> SOURCE RECORDS:
————————

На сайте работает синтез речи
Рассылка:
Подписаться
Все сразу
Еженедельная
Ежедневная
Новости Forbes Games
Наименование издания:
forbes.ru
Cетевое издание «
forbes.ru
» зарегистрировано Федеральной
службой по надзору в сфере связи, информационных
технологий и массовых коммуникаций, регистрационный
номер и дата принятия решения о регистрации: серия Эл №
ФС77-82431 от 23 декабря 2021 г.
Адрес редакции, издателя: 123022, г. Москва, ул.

————————

> PROBLEM DESCRIPTION:
What are the lines from the one containing "службой по надзору" to the end of the material above? Return them exactly, and only them.

> WRITTEN RESPONSE:
службой по надзору в сфере связи, информационных
технологий и массовых коммуникаций, регистрационный
номер и дата принятия решения о регистрации: серия Эл №
ФС77-82431 от 23 декабря 2021 г.
Адрес редакции, издателя: 123022, г. Москва, ул.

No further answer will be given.